:: Excerpted data
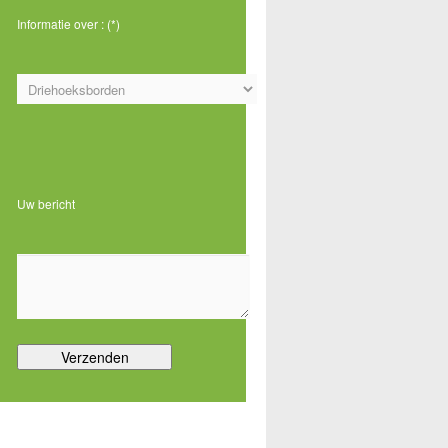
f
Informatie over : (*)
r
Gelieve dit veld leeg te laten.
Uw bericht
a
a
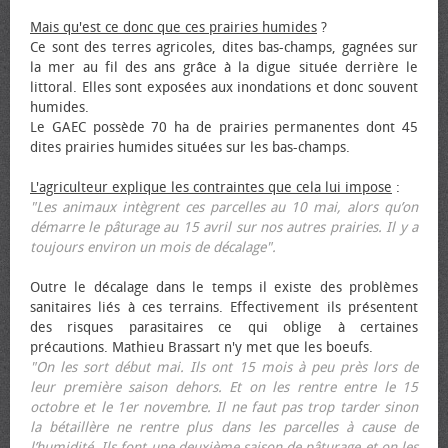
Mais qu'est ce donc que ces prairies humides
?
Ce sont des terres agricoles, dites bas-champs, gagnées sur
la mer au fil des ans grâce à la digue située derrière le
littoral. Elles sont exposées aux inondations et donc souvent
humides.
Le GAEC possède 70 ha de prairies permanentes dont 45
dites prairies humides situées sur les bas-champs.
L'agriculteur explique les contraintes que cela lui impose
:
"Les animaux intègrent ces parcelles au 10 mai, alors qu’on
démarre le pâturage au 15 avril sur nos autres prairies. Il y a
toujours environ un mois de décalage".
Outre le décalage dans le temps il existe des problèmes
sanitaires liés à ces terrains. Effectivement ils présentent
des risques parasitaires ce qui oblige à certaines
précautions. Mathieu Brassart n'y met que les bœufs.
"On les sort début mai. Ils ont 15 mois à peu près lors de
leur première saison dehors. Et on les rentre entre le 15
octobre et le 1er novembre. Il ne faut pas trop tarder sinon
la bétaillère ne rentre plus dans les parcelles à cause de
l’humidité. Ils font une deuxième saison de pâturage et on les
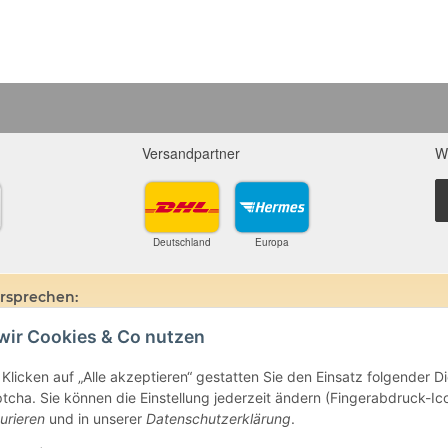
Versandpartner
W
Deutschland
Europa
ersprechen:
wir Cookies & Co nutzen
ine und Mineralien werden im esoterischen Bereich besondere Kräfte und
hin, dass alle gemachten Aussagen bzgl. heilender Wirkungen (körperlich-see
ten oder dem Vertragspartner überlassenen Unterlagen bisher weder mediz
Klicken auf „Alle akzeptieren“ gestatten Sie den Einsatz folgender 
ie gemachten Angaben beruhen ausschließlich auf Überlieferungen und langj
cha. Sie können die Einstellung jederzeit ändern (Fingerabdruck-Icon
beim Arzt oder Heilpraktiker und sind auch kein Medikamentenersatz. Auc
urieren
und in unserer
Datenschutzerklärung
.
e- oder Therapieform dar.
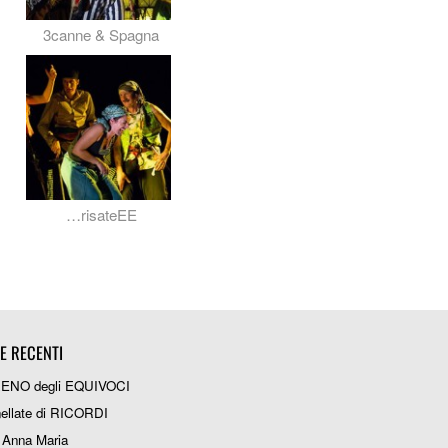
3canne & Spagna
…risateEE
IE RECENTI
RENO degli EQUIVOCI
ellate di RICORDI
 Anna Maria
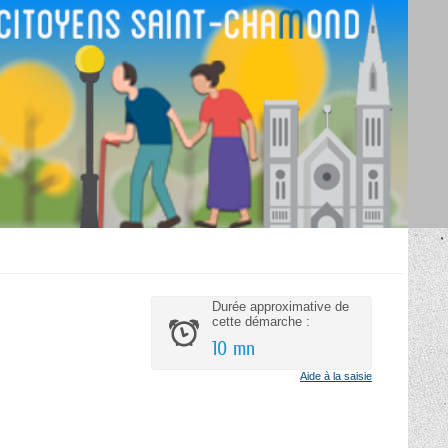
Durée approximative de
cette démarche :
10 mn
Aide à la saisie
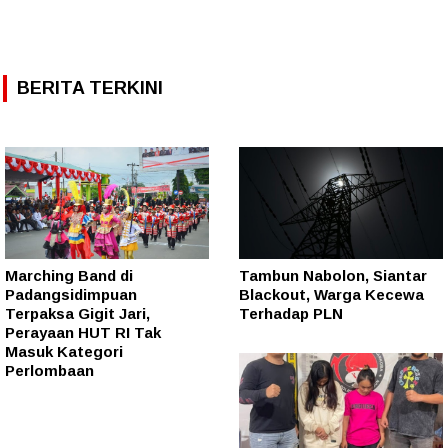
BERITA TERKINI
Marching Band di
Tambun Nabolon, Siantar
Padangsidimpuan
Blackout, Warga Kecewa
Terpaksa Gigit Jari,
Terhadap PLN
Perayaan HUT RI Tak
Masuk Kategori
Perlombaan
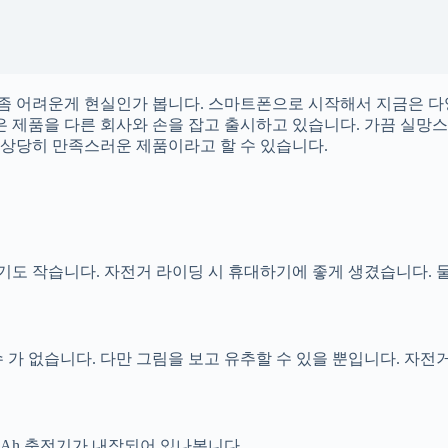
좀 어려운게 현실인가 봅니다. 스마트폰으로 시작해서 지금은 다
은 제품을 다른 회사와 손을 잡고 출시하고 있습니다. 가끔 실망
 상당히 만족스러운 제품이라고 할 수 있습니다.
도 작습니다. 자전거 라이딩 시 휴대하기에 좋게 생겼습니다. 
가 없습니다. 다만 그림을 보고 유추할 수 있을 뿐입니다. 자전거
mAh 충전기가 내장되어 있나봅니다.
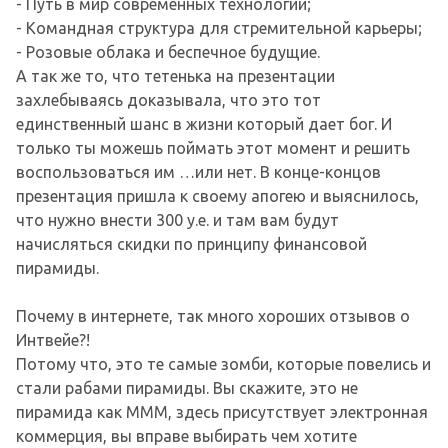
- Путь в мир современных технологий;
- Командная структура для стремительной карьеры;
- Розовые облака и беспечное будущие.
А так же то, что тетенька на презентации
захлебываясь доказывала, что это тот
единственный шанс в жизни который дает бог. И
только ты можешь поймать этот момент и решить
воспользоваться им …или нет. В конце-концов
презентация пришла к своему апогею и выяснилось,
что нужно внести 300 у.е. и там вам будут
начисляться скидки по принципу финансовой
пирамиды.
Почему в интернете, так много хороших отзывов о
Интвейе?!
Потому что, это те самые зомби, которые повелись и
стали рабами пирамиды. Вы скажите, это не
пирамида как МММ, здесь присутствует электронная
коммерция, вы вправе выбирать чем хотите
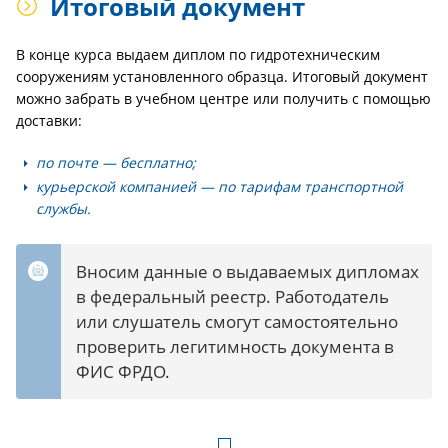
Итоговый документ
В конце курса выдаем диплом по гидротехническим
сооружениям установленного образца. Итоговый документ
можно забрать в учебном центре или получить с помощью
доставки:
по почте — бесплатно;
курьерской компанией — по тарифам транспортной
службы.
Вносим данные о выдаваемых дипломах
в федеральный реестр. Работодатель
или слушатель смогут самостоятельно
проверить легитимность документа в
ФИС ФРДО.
::::
:: Excerpted data
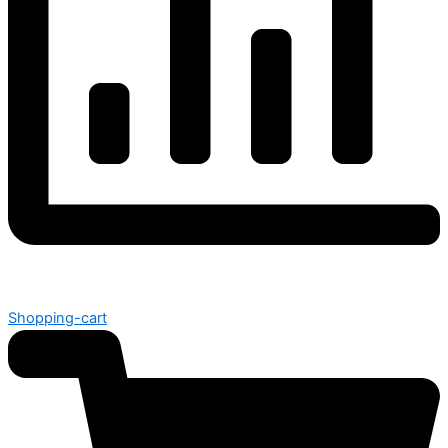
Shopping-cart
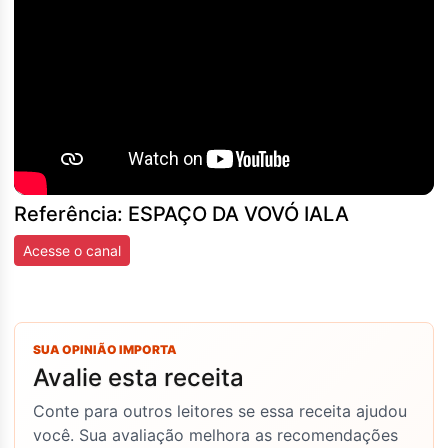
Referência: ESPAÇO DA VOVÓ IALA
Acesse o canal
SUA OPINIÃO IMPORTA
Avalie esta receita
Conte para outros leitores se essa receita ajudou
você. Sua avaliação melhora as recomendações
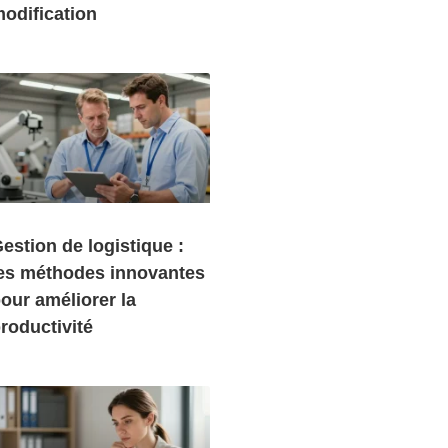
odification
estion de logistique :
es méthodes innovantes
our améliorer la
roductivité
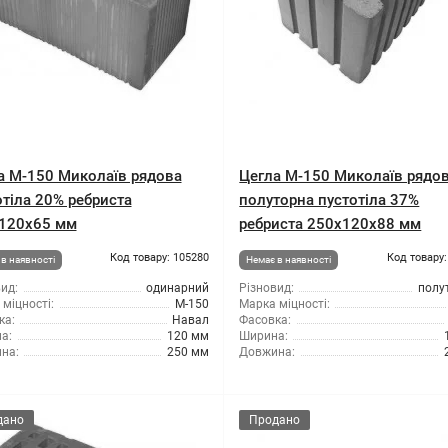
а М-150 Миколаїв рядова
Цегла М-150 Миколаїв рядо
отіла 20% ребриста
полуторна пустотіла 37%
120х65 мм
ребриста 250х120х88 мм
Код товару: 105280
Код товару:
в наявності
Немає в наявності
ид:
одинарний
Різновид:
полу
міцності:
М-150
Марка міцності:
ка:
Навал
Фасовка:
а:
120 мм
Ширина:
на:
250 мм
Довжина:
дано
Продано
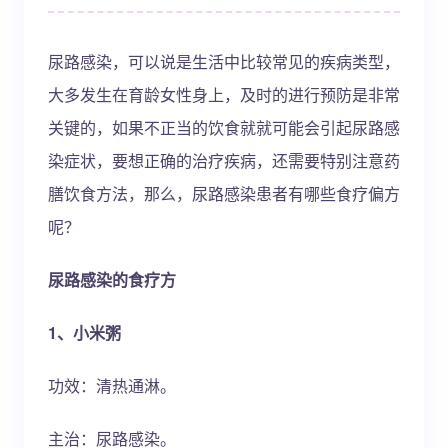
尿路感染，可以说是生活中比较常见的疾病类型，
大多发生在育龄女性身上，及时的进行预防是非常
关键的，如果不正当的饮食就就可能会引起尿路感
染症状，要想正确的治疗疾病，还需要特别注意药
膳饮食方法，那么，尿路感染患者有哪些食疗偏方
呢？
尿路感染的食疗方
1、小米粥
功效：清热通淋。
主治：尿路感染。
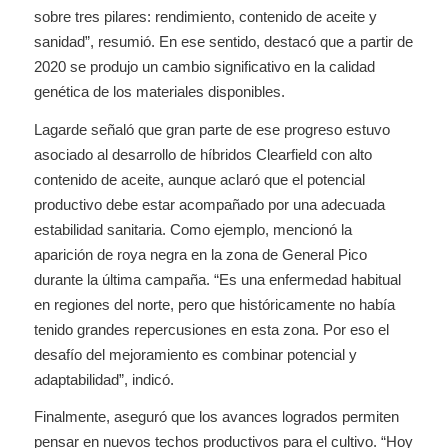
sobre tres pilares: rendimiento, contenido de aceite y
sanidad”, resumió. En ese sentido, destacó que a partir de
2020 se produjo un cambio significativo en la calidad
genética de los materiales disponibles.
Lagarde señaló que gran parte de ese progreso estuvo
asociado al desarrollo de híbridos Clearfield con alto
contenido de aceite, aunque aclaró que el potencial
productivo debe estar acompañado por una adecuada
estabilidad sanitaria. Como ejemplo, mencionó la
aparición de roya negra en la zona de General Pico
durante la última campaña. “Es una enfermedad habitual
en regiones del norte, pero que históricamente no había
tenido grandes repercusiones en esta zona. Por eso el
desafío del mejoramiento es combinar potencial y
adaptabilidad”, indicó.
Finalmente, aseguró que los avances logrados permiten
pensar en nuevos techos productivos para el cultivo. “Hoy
::::
:: Excerpted data
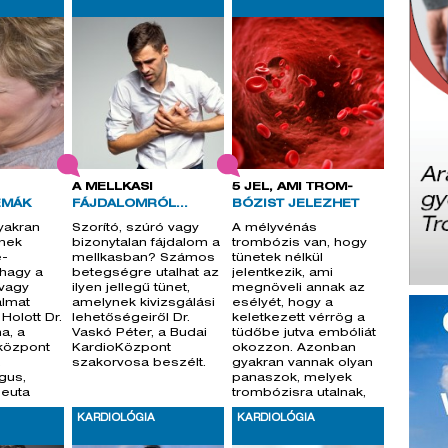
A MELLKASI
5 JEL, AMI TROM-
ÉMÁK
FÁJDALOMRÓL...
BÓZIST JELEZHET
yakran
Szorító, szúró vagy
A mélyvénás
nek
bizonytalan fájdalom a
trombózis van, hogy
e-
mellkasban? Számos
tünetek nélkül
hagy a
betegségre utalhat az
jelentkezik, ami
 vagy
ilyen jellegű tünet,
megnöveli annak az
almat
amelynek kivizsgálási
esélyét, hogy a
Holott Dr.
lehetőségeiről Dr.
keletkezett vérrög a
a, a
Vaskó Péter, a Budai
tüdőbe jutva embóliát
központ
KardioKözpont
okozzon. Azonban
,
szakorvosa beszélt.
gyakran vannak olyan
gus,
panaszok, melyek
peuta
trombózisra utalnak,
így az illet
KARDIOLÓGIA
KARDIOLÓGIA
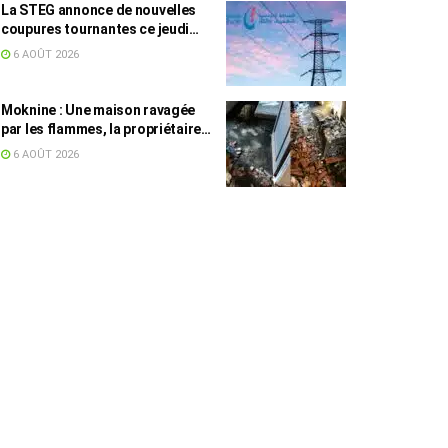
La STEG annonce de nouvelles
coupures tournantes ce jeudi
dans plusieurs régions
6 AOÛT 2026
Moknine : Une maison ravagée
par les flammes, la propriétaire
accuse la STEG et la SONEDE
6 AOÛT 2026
::::
What to produce: Could you write out exactly the lines of the data above that run from the one holding "toujours environ un" to the one holding "상당히 만족스러운 제품이라고 할 수 있습니다.", with both ends in and all pictures out?

Answer to this task:
toujours environ un mois de décalage".
Outre le décalage dans le temps il existe des problèmes
sanitaires liés à ces terrains. Effectivement ils présentent
des risques parasitaires ce qui oblige à certaines
précautions. Mathieu Brassart n'y met que les bœufs.
"On les sort début mai. Ils ont 15 mois à peu près lors de
leur première saison dehors. Et on les rentre entre le 15
octobre et le 1er novembre. Il ne faut pas trop tarder sinon
la bétaillère ne rentre plus dans les parcelles à cause de
l’humidité. Ils font une deuxième saison de pâturage et on les
Versandpartner
W
Deutschland
Europa
ersprechen:
wir Cookies & Co nutzen
ine und Mineralien werden im esoterischen Bereich besondere Kräfte und
hin, dass alle gemachten Aussagen bzgl. heilender Wirkungen (körperlich-see
ten oder dem Vertragspartner überlassenen Unterlagen bisher weder mediz
Klicken auf „Alle akzeptieren“ gestatten Sie den Einsatz folgender 
ie gemachten Angaben beruhen ausschließlich auf Überlieferungen und langj
cha. Sie können die Einstellung jederzeit ändern (Fingerabdruck-Icon
beim Arzt oder Heilpraktiker und sind auch kein Medikamentenersatz. Auc
urieren
und in unserer
Datenschutzerklärung
.
e- oder Therapieform dar.
3canne & Spagna
…risateEE
IE RECENTI
RENO degli EQUIVOCI
ellate di RICORDI
 Anna Maria
Durée approximative de
cette démarche :
10 mn
Aide à la saisie
BERITA TERKINI
Marching Band di
Tambun Nabolon, Siantar
Padangsidimpuan
Blackout, Warga Kecewa
Terpaksa Gigit Jari,
Terhadap PLN
Perayaan HUT RI Tak
Masuk Kategori
Perlombaan
좀 어려운게 현실인가 봅니다. 스마트폰으로 시작해서 지금은 다
은 제품을 다른 회사와 손을 잡고 출시하고 있습니다. 가끔 실망
 상당히 만족스러운 제품이라고 할 수 있습니다.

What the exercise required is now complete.